Приободренный столь дружеской формой обращения – двуличие Чехова в полной мере он познать еще не успел, даром что психиатр, – Колобок воодушевленно продолжил:

– С памятью у него, думаю, все в порядке, только пьян он был в стельку. Успешно провернул какое-то дельце, на радостях насосался под завязку, а вместо того, чтобы тачку поймать да спокойно до дома доехать, решил прогуляться малость. Но заблудился – пешком-то по городу ходить не привык. Забрел на какую-то железнодорожную станцию, какую именно, он потом вспомнить не смог. Смотрит – на рельсах мужик сидит. Ну а дальше примерно как с твоим приятелем. Мужик худющий и молчит все время. Но у него шрам характерный на лице оказался, по которому этот самый коллега его и опознал. На дорогу приятеля выволок, поймал тачку и – к нам. А там скандал устроил, потребовал самого крутого специалиста в соответствующей области, потому что у его приятеля, как он выразился, «крыша задымилась» – своих не признает.

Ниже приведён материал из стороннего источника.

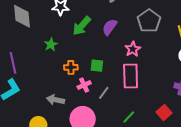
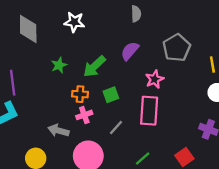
green arrow: (82, 26) -> (94, 66), moved
green square: (97, 66) -> (111, 95), turned -32
pink cross: (84, 85) -> (84, 115), moved

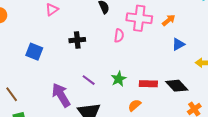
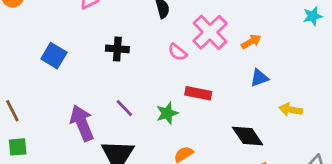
pink cross: (139, 18) -> (210, 32), turned 30
pink semicircle: (119, 36) -> (177, 52), turned 112
red rectangle: (148, 84) -> (198, 93), moved

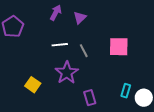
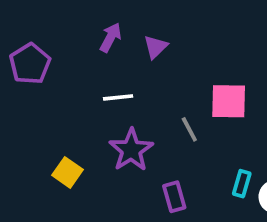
gray line: (84, 51) -> (189, 129), moved

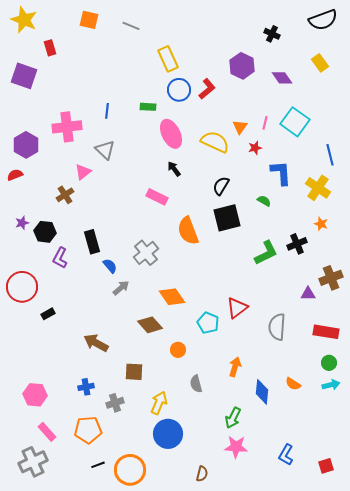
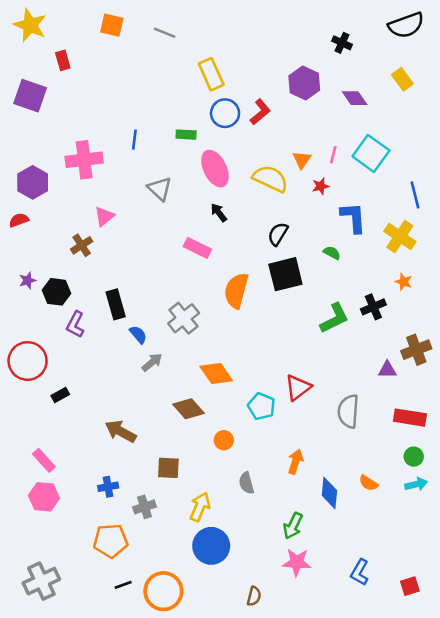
gray triangle: (105, 150) -> (160, 189), moved
orange semicircle: (188, 231) -> (236, 291), turned 36
pink rectangle: (47, 432) -> (44, 460), moved

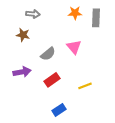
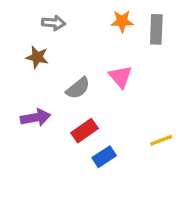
yellow line: (85, 86) -> (161, 140), moved
blue rectangle: (59, 110) -> (104, 157), moved

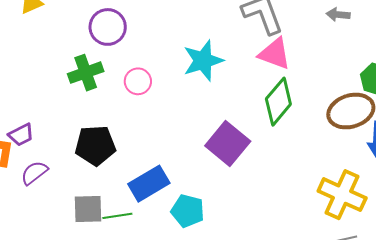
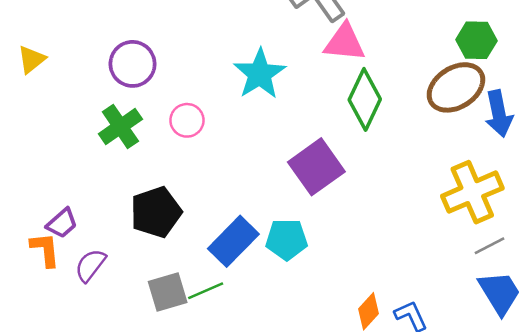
purple square: (228, 143) -> (316, 167), turned 30
yellow cross: (342, 195) -> (472, 192), turned -33
cyan pentagon: (188, 211) -> (287, 239), moved

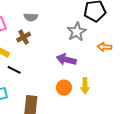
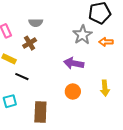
orange arrow: (104, 47) -> (106, 42), moved
yellow arrow: (85, 86) -> (105, 88), moved

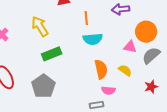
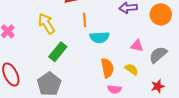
orange line: (86, 18) -> (85, 20), moved
orange circle: (146, 32) -> (161, 14), moved
green rectangle: (52, 54) -> (58, 52), turned -30

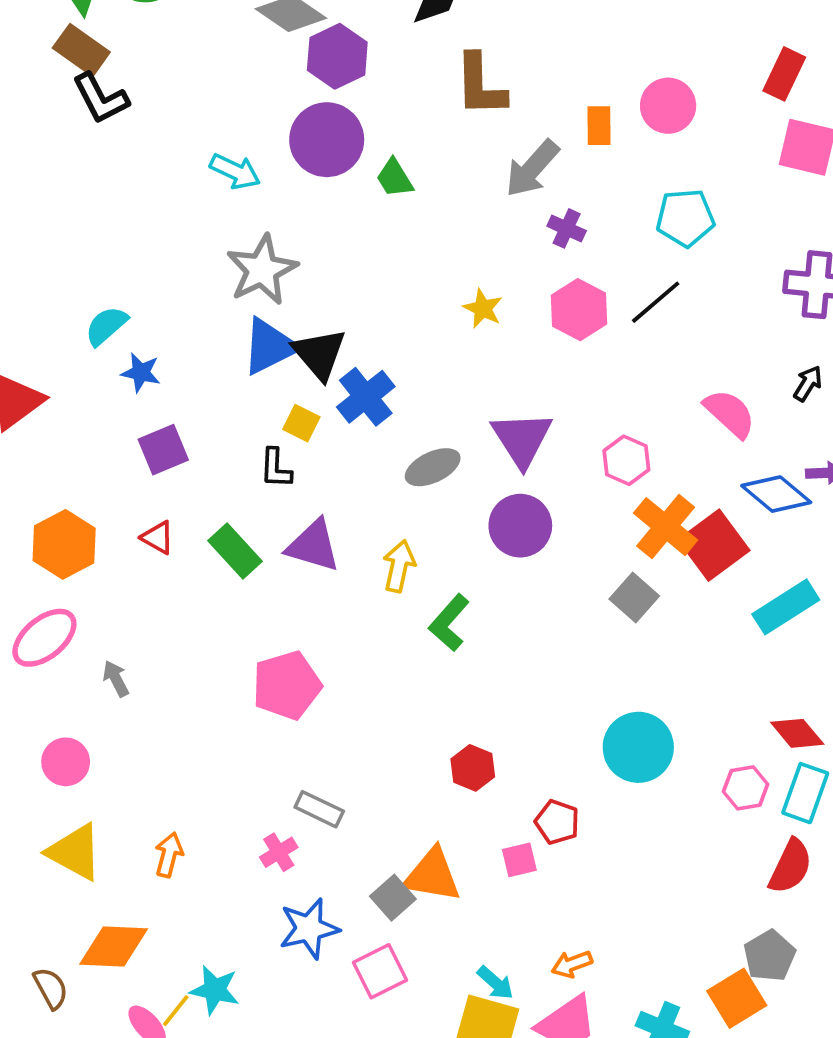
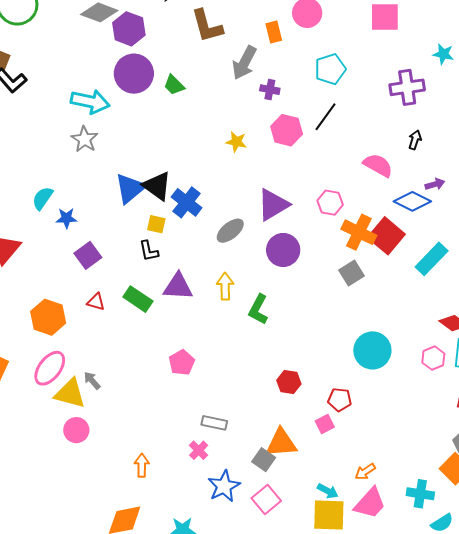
cyan arrow: (235, 171) -> (90, 102), size x1.4
gray star: (262, 270) -> (85, 139), moved, size x0.7
purple triangle: (522, 439) -> (273, 205), turned 45
gray square: (634, 597) -> (351, 273), turned 30
pink pentagon: (287, 685) -> (182, 362), size x0.7
yellow triangle: (75, 852) -> (70, 394), moved

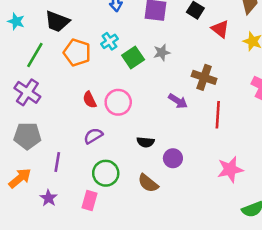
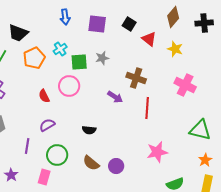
orange pentagon: (77, 53) -> (34, 58), turned 30
green square: (133, 57) -> (79, 62), turned 30
pink circle: (118, 102) -> (69, 86), moved
purple circle: (173, 158) -> (116, 166), moved
purple line: (57, 162) -> (27, 146), moved

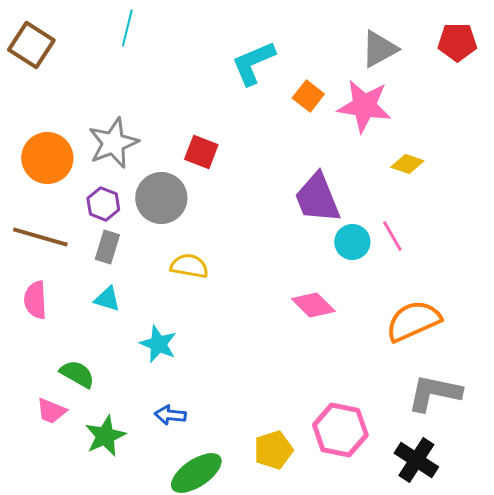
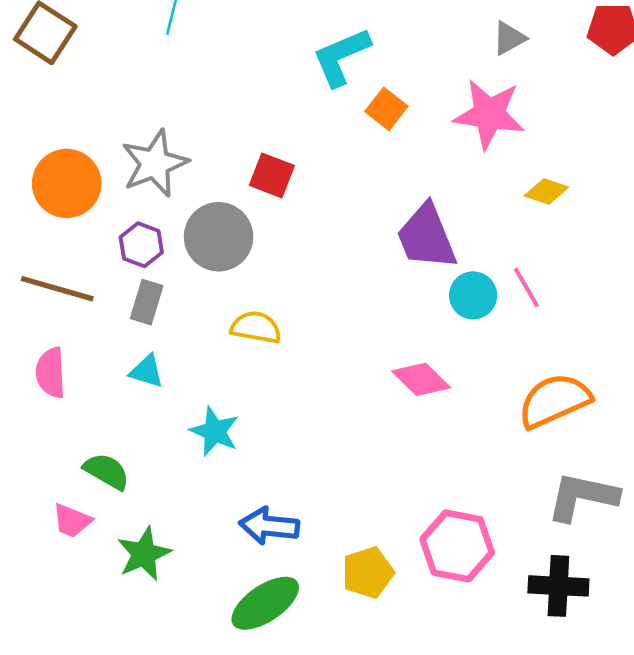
gray triangle: (379, 49) -> (509, 38), size x0.7
orange square: (308, 96) -> (386, 109), moved
blue arrow: (170, 415) -> (269, 526), moved, size x1.4
black cross: (416, 460) -> (558, 586), turned -30

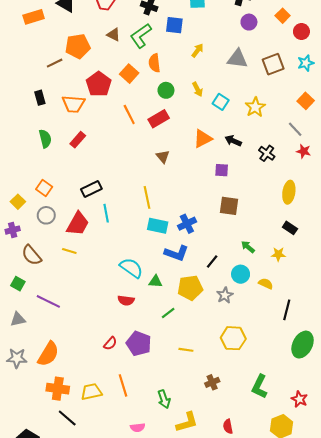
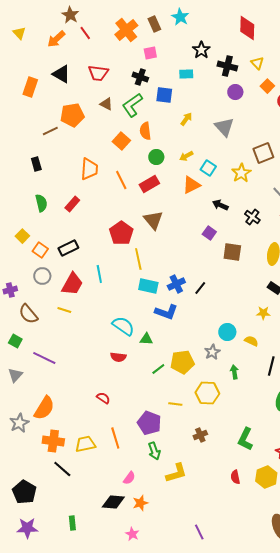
orange rectangle: (34, 17) -> (30, 87), turned -54
gray triangle: (237, 59) -> (224, 127), turned 40
brown square: (273, 64) -> (263, 153), moved
red pentagon: (99, 84) -> (121, 233), moved
yellow arrow: (197, 89) -> (186, 156), turned 88
orange trapezoid: (74, 104) -> (89, 169), moved, turned -90
orange triangle: (203, 139) -> (191, 185), moved
brown triangle: (163, 157) -> (153, 220), size x1.5
purple square: (222, 170) -> (209, 233), turned 32
black rectangle: (91, 189) -> (68, 248), moved
yellow square: (18, 202) -> (22, 236), moved
brown square: (229, 206) -> (232, 252), moved
green arrow: (248, 247) -> (234, 372), moved, turned 40
black line: (212, 262) -> (200, 288), moved
yellow pentagon: (190, 288) -> (182, 362), moved
gray triangle: (18, 319) -> (15, 375), turned -35
yellow hexagon: (233, 338) -> (207, 393), moved
red semicircle: (110, 343) -> (103, 398), turned -96
purple pentagon: (139, 343) -> (149, 423), moved
gray star: (17, 358) -> (19, 423), moved, turned -30
red semicircle: (228, 426) -> (235, 477), moved
pink semicircle: (138, 428) -> (129, 478), turned -48

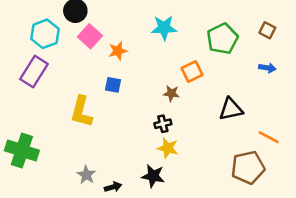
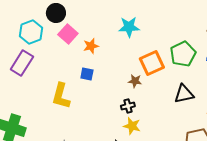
green pentagon: (222, 39) -> (183, 54), moved
orange square: (192, 72) -> (152, 63), size x1.4

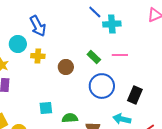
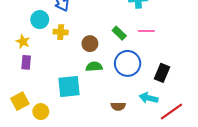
cyan square: (46, 108) -> (69, 86), size x1.6
green semicircle: (70, 118) -> (94, 67), moved

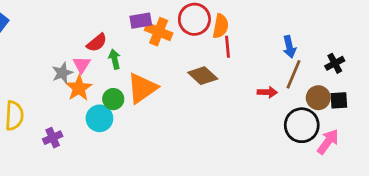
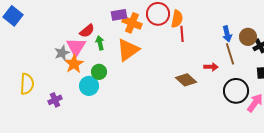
pink triangle: (82, 65) -> (76, 47), size x1.5
brown line: (293, 74) -> (230, 54), turned -40
brown diamond: (203, 76) -> (186, 80), moved
orange triangle: (142, 88) -> (128, 50), moved
brown circle: (318, 98) -> (248, 37), moved

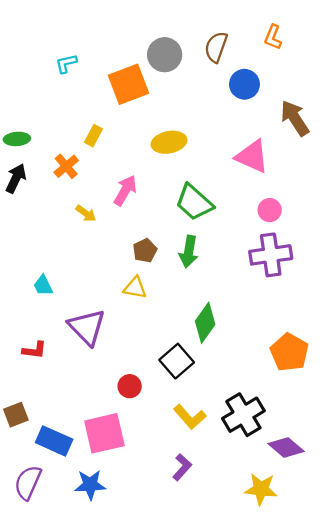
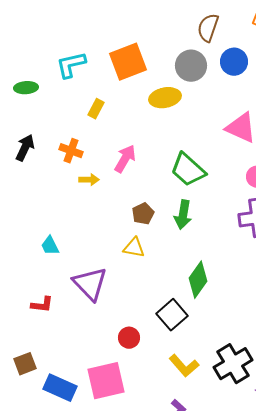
gray circle: (165, 55) -> (191, 66), moved
cyan L-shape: (66, 63) -> (71, 65), moved, size x1.5
green ellipse: (17, 139) -> (26, 88), moved
yellow ellipse: (169, 142) -> (165, 98), moved
orange cross: (66, 166) -> (71, 151), moved, turned -30
yellow arrow: (86, 213) -> (89, 180), turned -36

– Блатной, что ли? – поинтересовался Чехов. Он уже остановился у обочины и теперь внимательно слушал рассказ Колобка, поводя ушами, как та лошадь, которую мне не так давно удалось увидеть первый раз в жизни с близкого расстояния, а потому разглядывал я ее во все глаза и запомнил надолго. Лошадь была восхитительной гнедой масти, с белыми «чулочками» на всех четырех ногах.

– Не знаю. Он вообще о работе предпочитал помалкивать, сказал только, что они коллеги. Заплатил он за несколько дней вперед, поэтому особенно его никто и не допрашивал. Я как раз дежурил…

– Везет тебе на такие случаи, – заметил я вскользь.

– Это точно, – согласился Колобок не без гордости. – В милицию, понятно, сообщать не стали – особых оснований не было. Да и кому охота лишний раз с этими… – Колобок прикусил язык, опасливо покосился на невозмутимого Чехова и вернулся к нейтральной теме. – Я до утра с ним провозился… Любопытнейший случай!

– Ты, тезка, не отвлекайся, – попросил я, в корне пресекая его попытку прочесть нам неминуемую лекцию по клинической психиатрии, – у тебя, друг мой, таких случаев уже три.

– Прямо эпидемия какая-то на нетипичные амнезии… – сказал Чехов, тщательно выговаривая явно новое для него словосочетание. – А этот третий действительно лечился в вашей клинике?

– Да, – с видимой неохотой подтвердил Колобок, внезапно потерявший к разговору всякий интерес. – Им Тарас занимался.

– Это еще кто?

– Коллега мой, Тарасов Эдуард Григорьевич.

– А, это такой мордастый, на бульдога похож? – припомнил я.

– Он самый.

– Не больница, а прямо малина какая-то, – изумился Чехов. – Кликухи у всех…

– Почему это у всех? – обиделся я. – У меня, например, нету.